The other two men stood back and watched him. He had the skill and the incentive which were beyond anything they could supply. Anna’s breath still came unevenly, but she no longer sobbed aloud, and her tears had ceased to flow. When Miss Silver touched her on the arm she rose and followed her to the room next door. Bidden to sit down, she said in a distressed voice,
‘Miss Olivia will not like it. I must go back to her.’
She was overborne by a manner of calm authority.
‘Not just yet, Anna. I want to talk to you – about Miss Candida. You have served the Benevents for a long time, have you not?’
‘For forty years.’ There was pride in her tone.
‘And you loved Miss Cara?’
‘God knows I loved her!’
‘Miss Candida is also of the family, and I think Miss Cara loved her.’
‘Yes, yes, she loved her – my poor Miss Cara!’
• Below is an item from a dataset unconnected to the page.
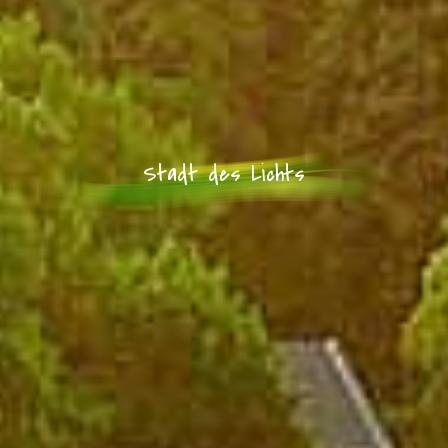
Stadt des Lichts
‘Then will you think what she would have wished you to do? You do not believe that Miss Candida has run away, do you? You do not believe that she had anything to do with Miss Cara’s death. You know very well that she had not anything to do with Miss Cara’s death. You know very well that she had no reason to run away. If there is anything else that you know, you must tell it before it is too late. Do you want for all the rest of your life to have to think, “I could have saved her, but I would not speak”?’
Anna’s hands twisted in her lap. She said in a tone of agony,
‘What can I do?’
‘You can tell me what you know.’
‘Dio mio, there is nothing – they would kill me!’
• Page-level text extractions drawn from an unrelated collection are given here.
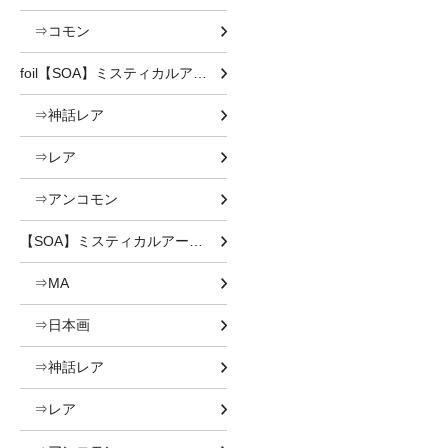
⇒コモン
foil【SOA】ミスティカルアーカイブ
⇒神話レア
⇒レア
⇒アンコモン
【SOA】ミスティカルアーカイブ
⇒MA
⇒日本画
⇒神話レア
⇒レア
‘You will be protected. Where did Miss Cara get the blow that killed her?’
The twisting hands came up in a gesture of despair.
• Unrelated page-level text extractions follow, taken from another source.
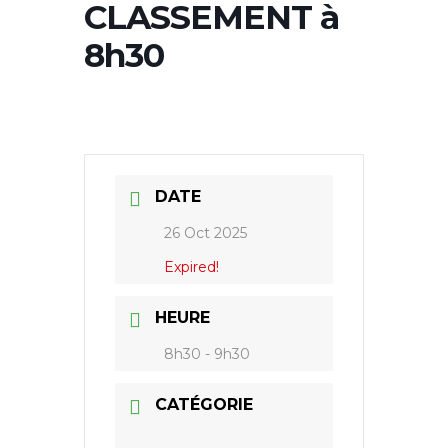
CLASSEMENT à
8h30
DATE
26 Oct 2025
Expired!
HEURE
8h30 - 9h30
CATÉGORIE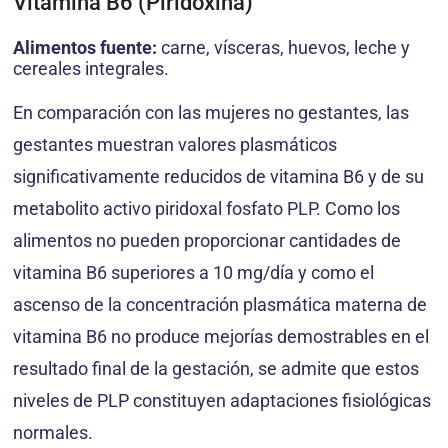
Vitamina B6 (Piridoxina)
Alimentos fuente:
carne, vísceras, huevos, leche y
cereales integrales.
En comparación con las mujeres no gestantes, las
gestantes muestran valores plasmáticos
significativamente reducidos de vitamina B6 y de su
metabolito activo piridoxal fosfato PLP. Como los
alimentos no pueden proporcionar cantidades de
vitamina B6 superiores a 10 mg/día y como el
ascenso de la concentración plasmática materna de
vitamina B6 no produce mejorías demostrables en el
resultado final de la gestación, se admite que estos
niveles de PLP constituyen adaptaciones fisiológicas
normales.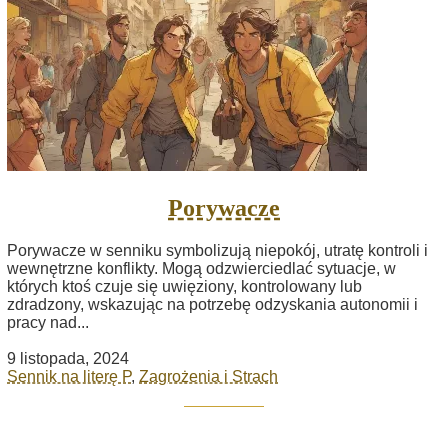
Porywacze
Porywacze w senniku symbolizują niepokój, utratę kontroli i
wewnętrzne konflikty. Mogą odzwierciedlać sytuacje, w
których ktoś czuje się uwięziony, kontrolowany lub
zdradzony, wskazując na potrzebę odzyskania autonomii i
pracy nad...
9 listopada, 2024
Sennik na literę P
,
Zagrożenia i Strach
‘How do I know? I will tell you, and you shall judge. There are secret places – that is all I know. It is not my business – I do not look, I do not speak. I have seen dust on my poor Miss Cara’s slippers. I think sometimes that she walks in her sleep, but I do not ask. There is a night I miss her from her room and I come looking for her. I think perhaps she has gone to Mr. Alan’s room to grieve for him. So I come this way, and she comes out of his room, walking in her dream. She comes by me and she is talking to herself. “I can’t find him,” she says, “I can’t find him!” And, “They have taken him away!” She goes back to her room, and she is crying all the way. I help her out of her dressing-gown, and there is dust on it and cobwebs, so I think she has been in the secret places and I am very much afraid.’
‘Why were you afraid?’
Anna drew in her breath sharply.
‘Because of what old Mr. Benevent told me.’
‘What did he tell you?’
Anna’s voice dropped to what could only just be heard.
‘He was very old,’ she said. ‘He would talk to himself, and he would talk to me. He tells me about the Treasure – how it is quite safe in a secret place. “Quite safe,” he says, and laughs to himself. “A man may walk over it and not know it is there. He may go up, and he may go down, and he will not know. And if he knew, and if he went, it would never do him any good.” And then he would take hold of me by my hand hard – hard, and he would say, “Yes, it is safe – quite safe.” But not to go near it, never go near it – not for anything in the world. Not to give and not to take – there was something about that in a rhyme.’
Miss Silver quoted it gravely:
‘ “Touch not nor try,
Sell not nor buy,
Give not nor take,
For dear life’s sake.” ’
Anna stared from her reddened eyes.
‘Who told you that?’
Her look was held.
‘It was Miss Candida. Anna – where is Miss Candida?’
Anna put her hands up and covered her face.
‘O Dio mio – I think she is dead!’
Chapter Thirty-eight
Candida did not know how much time had gone by. Perhaps the effect of the drug had not quite worn off, perhaps the heavy air of this small confined space had dulled her senses, but after she had come upon the door which had no handle everything seemed to stand still. She couldn’t move the door, she couldn’t go on, and there was no strength in her to go back. She wasn’t afraid any longer – everything was too hazy for that. But she remembered that she must save the battery of the torch, and she switched it off. She didn’t remember anything after that for quite a long time.